Work task:
Could you give the entries back exactly as they stand, minus any pictures?

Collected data
####
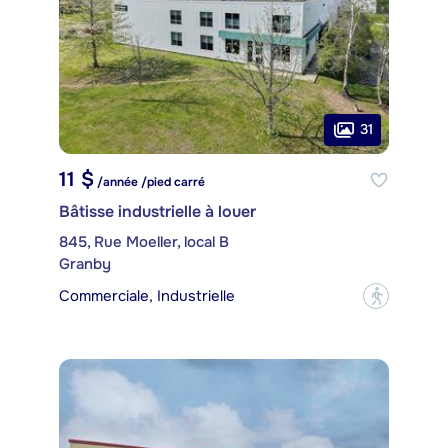
31
11 $
/année /pied carré
Bâtisse industrielle à louer
845, Rue Moeller, local B
Granby
Commerciale, Industrielle
?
####
Reply to the task:
31
11 $
/année /pied carré
Bâtisse industrielle à louer
845, Rue Moeller, local B
Granby
Commerciale, Industrielle
?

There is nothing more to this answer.